• _Task objective_
Give every line below again, exactly.

• _Extracted page text data_
—————

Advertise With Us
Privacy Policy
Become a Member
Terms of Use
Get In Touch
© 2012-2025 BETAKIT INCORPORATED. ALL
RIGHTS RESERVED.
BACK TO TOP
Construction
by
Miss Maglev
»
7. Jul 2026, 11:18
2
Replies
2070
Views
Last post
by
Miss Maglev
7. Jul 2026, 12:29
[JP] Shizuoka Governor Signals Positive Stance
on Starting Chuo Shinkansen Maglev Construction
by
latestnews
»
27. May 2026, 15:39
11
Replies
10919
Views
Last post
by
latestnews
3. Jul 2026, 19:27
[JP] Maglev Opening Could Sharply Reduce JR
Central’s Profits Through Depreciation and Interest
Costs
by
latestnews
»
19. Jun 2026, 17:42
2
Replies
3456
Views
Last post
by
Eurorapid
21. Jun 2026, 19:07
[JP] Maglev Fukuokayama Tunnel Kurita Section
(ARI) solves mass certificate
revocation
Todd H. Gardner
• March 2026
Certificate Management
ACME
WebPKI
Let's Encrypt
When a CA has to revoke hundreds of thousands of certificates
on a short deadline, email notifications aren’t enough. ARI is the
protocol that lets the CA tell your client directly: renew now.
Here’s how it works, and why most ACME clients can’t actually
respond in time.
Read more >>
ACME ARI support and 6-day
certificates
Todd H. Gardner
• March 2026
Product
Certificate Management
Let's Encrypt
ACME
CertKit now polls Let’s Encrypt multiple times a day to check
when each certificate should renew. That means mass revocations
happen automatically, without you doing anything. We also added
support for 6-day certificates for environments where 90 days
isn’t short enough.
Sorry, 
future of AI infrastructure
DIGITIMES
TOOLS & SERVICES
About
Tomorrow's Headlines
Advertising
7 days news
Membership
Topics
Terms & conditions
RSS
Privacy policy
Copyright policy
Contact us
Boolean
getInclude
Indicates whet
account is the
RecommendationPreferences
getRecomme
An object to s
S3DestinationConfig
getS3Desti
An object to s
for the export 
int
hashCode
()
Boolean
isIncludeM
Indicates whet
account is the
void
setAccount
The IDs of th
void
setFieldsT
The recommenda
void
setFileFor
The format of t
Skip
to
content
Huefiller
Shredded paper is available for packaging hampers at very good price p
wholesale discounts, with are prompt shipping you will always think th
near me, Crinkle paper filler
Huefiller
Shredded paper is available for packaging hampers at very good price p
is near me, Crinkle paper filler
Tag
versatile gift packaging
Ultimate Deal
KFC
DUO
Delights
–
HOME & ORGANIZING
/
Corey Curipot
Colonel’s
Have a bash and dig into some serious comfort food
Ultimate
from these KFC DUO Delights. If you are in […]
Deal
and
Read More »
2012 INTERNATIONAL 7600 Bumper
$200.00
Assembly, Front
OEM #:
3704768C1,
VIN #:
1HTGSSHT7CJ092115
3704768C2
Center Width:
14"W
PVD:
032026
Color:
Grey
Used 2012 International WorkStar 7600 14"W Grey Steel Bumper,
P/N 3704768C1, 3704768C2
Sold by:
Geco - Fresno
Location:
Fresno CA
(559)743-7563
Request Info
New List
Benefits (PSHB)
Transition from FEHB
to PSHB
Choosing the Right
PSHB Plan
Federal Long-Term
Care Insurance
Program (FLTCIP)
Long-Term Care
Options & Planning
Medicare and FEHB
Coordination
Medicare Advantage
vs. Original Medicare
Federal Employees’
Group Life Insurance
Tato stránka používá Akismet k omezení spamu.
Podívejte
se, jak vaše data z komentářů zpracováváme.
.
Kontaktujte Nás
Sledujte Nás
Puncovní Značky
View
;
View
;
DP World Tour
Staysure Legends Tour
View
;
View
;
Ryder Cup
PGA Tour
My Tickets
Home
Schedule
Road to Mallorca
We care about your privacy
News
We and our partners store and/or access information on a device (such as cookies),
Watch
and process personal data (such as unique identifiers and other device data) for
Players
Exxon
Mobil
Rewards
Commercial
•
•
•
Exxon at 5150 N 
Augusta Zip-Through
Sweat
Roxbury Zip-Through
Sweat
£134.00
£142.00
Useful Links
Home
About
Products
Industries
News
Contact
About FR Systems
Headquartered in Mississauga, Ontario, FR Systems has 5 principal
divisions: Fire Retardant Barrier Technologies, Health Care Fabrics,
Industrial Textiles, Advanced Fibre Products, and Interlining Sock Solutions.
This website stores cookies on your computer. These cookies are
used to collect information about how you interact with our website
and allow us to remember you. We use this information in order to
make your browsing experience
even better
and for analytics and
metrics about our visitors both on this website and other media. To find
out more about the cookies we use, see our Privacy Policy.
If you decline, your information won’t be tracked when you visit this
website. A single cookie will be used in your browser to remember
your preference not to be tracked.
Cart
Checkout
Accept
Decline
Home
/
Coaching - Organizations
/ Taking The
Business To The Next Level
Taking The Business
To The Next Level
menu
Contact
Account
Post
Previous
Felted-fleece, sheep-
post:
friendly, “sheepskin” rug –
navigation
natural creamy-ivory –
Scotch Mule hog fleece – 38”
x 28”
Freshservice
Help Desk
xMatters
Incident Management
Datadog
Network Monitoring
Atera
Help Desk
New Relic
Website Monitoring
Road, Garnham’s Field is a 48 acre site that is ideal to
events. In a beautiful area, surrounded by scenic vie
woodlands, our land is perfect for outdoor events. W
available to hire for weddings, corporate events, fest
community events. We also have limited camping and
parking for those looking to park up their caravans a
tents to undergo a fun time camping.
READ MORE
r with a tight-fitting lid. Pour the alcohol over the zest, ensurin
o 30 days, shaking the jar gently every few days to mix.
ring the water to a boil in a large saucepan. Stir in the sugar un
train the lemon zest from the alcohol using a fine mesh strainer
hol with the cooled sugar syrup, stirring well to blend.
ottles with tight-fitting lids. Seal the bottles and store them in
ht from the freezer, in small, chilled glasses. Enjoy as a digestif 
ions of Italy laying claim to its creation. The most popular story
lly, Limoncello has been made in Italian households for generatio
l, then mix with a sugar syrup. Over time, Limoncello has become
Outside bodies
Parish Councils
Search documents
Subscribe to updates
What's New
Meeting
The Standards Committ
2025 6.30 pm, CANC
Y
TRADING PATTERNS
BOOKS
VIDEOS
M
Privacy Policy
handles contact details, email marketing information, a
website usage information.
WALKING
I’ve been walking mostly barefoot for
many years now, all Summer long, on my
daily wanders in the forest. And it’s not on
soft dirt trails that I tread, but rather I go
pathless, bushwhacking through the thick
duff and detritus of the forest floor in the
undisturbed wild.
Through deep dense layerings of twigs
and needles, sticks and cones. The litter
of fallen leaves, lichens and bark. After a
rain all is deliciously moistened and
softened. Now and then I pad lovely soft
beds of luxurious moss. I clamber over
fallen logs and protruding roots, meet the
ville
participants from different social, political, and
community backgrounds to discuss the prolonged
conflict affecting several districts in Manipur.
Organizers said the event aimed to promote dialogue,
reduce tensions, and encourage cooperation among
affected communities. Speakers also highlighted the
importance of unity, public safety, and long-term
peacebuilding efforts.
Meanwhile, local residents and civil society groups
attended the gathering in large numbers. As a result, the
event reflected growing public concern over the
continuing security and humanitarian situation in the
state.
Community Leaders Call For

—————

• _Solution for this exercise_
Advertise With Us
Privacy Policy
Become a Member
Terms of Use
Get In Touch
© 2012-2025 BETAKIT INCORPORATED. ALL
RIGHTS RESERVED.
BACK TO TOP
Construction
by
Miss Maglev
»
7. Jul 2026, 11:18
2
Replies
2070
Views
Last post
by
Miss Maglev
7. Jul 2026, 12:29
[JP] Shizuoka Governor Signals Positive Stance
on Starting Chuo Shinkansen Maglev Construction
by
latestnews
»
27. May 2026, 15:39
11
Replies
10919
Views
Last post
by
latestnews
3. Jul 2026, 19:27
[JP] Maglev Opening Could Sharply Reduce JR
Central’s Profits Through Depreciation and Interest
Costs
by
latestnews
»
19. Jun 2026, 17:42
2
Replies
3456
Views
Last post
by
Eurorapid
21. Jun 2026, 19:07
[JP] Maglev Fukuokayama Tunnel Kurita Section
(ARI) solves mass certificate
revocation
Todd H. Gardner
• March 2026
Certificate Management
ACME
WebPKI
Let's Encrypt
When a CA has to revoke hundreds of thousands of certificates
on a short deadline, email notifications aren’t enough. ARI is the
protocol that lets the CA tell your client directly: renew now.
Here’s how it works, and why most ACME clients can’t actually
respond in time.
Read more >>
ACME ARI support and 6-day
certificates
Todd H. Gardner
• March 2026
Product
Certificate Management
Let's Encrypt
ACME
CertKit now polls Let’s Encrypt multiple times a day to check
when each certificate should renew. That means mass revocations
happen automatically, without you doing anything. We also added
support for 6-day certificates for environments where 90 days
isn’t short enough.
Sorry, 
future of AI infrastructure
DIGITIMES
TOOLS & SERVICES
About
Tomorrow's Headlines
Advertising
7 days news
Membership
Topics
Terms & conditions
RSS
Privacy policy
Copyright policy
Contact us
Boolean
getInclude
Indicates whet
account is the
RecommendationPreferences
getRecomme
An object to s
S3DestinationConfig
getS3Desti
An object to s
for the export 
int
hashCode
()
Boolean
isIncludeM
Indicates whet
account is the
void
setAccount
The IDs of th
void
setFieldsT
The recommenda
void
setFileFor
The format of t
Skip
to
content
Huefiller
Shredded paper is available for packaging hampers at very good price p
wholesale discounts, with are prompt shipping you will always think th
near me, Crinkle paper filler
Huefiller
Shredded paper is available for packaging hampers at very good price p
is near me, Crinkle paper filler
Tag
versatile gift packaging
Ultimate Deal
KFC
DUO
Delights
–
HOME & ORGANIZING
/
Corey Curipot
Colonel’s
Have a bash and dig into some serious comfort food
Ultimate
from these KFC DUO Delights. If you are in […]
Deal
and
Read More »
2012 INTERNATIONAL 7600 Bumper
$200.00
Assembly, Front
OEM #:
3704768C1,
VIN #:
1HTGSSHT7CJ092115
3704768C2
Center Width:
14"W
PVD:
032026
Color:
Grey
Used 2012 International WorkStar 7600 14"W Grey Steel Bumper,
P/N 3704768C1, 3704768C2
Sold by:
Geco - Fresno
Location:
Fresno CA
(559)743-7563
Request Info
New List
Benefits (PSHB)
Transition from FEHB
to PSHB
Choosing the Right
PSHB Plan
Federal Long-Term
Care Insurance
Program (FLTCIP)
Long-Term Care
Options & Planning
Medicare and FEHB
Coordination
Medicare Advantage
vs. Original Medicare
Federal Employees’
Group Life Insurance
Tato stránka používá Akismet k omezení spamu.
Podívejte
se, jak vaše data z komentářů zpracováváme.
.
Kontaktujte Nás
Sledujte Nás
Puncovní Značky
View
;
View
;
DP World Tour
Staysure Legends Tour
View
;
View
;
Ryder Cup
PGA Tour
My Tickets
Home
Schedule
Road to Mallorca
We care about your privacy
News
We and our partners store and/or access information on a device (such as cookies),
Watch
and process personal data (such as unique identifiers and other device data) for
Players
Exxon
Mobil
Rewards
Commercial
•
•
•
Exxon at 5150 N 
Augusta Zip-Through
Sweat
Roxbury Zip-Through
Sweat
£134.00
£142.00
Useful Links
Home
About
Products
Industries
News
Contact
About FR Systems
Headquartered in Mississauga, Ontario, FR Systems has 5 principal
divisions: Fire Retardant Barrier Technologies, Health Care Fabrics,
Industrial Textiles, Advanced Fibre Products, and Interlining Sock Solutions.
This website stores cookies on your computer. These cookies are
used to collect information about how you interact with our website
and allow us to remember you. We use this information in order to
make your browsing experience
even better
and for analytics and
metrics about our visitors both on this website and other media. To find
out more about the cookies we use, see our Privacy Policy.
If you decline, your information won’t be tracked when you visit this
website. A single cookie will be used in your browser to remember
your preference not to be tracked.
Cart
Checkout
Accept
Decline
Home
/
Coaching - Organizations
/ Taking The
Business To The Next Level
Taking The Business
To The Next Level
menu
Contact
Account
Post
Previous
Felted-fleece, sheep-
post:
friendly, “sheepskin” rug –
navigation
natural creamy-ivory –
Scotch Mule hog fleece – 38”
x 28”
Freshservice
Help Desk
xMatters
Incident Management
Datadog
Network Monitoring
Atera
Help Desk
New Relic
Website Monitoring
Road, Garnham’s Field is a 48 acre site that is ideal to
events. In a beautiful area, surrounded by scenic vie
woodlands, our land is perfect for outdoor events. W
available to hire for weddings, corporate events, fest
community events. We also have limited camping and
parking for those looking to park up their caravans a
tents to undergo a fun time camping.
READ MORE
r with a tight-fitting lid. Pour the alcohol over the zest, ensurin
o 30 days, shaking the jar gently every few days to mix.
ring the water to a boil in a large saucepan. Stir in the sugar un
train the lemon zest from the alcohol using a fine mesh strainer
hol with the cooled sugar syrup, stirring well to blend.
ottles with tight-fitting lids. Seal the bottles and store them in
ht from the freezer, in small, chilled glasses. Enjoy as a digestif 
ions of Italy laying claim to its creation. The most popular story
lly, Limoncello has been made in Italian households for generatio
l, then mix with a sugar syrup. Over time, Limoncello has become
Outside bodies
Parish Councils
Search documents
Subscribe to updates
What's New
Meeting
The Standards Committ
2025 6.30 pm, CANC
Y
TRADING PATTERNS
BOOKS
VIDEOS
M
Privacy Policy
handles contact details, email marketing information, a
website usage information.
WALKING
I’ve been walking mostly barefoot for
many years now, all Summer long, on my
daily wanders in the forest. And it’s not on
soft dirt trails that I tread, but rather I go
pathless, bushwhacking through the thick
duff and detritus of the forest floor in the
undisturbed wild.
Through deep dense layerings of twigs
and needles, sticks and cones. The litter
of fallen leaves, lichens and bark. After a
rain all is deliciously moistened and
softened. Now and then I pad lovely soft
beds of luxurious moss. I clamber over
fallen logs and protruding roots, meet the
ville
participants from different social, political, and
community backgrounds to discuss the prolonged
conflict affecting several districts in Manipur.
Organizers said the event aimed to promote dialogue,
reduce tensions, and encourage cooperation among
affected communities. Speakers also highlighted the
importance of unity, public safety, and long-term
peacebuilding efforts.
Meanwhile, local residents and civil society groups
attended the gathering in large numbers. As a result, the
event reflected growing public concern over the
continuing security and humanitarian situation in the
state.
Community Leaders Call For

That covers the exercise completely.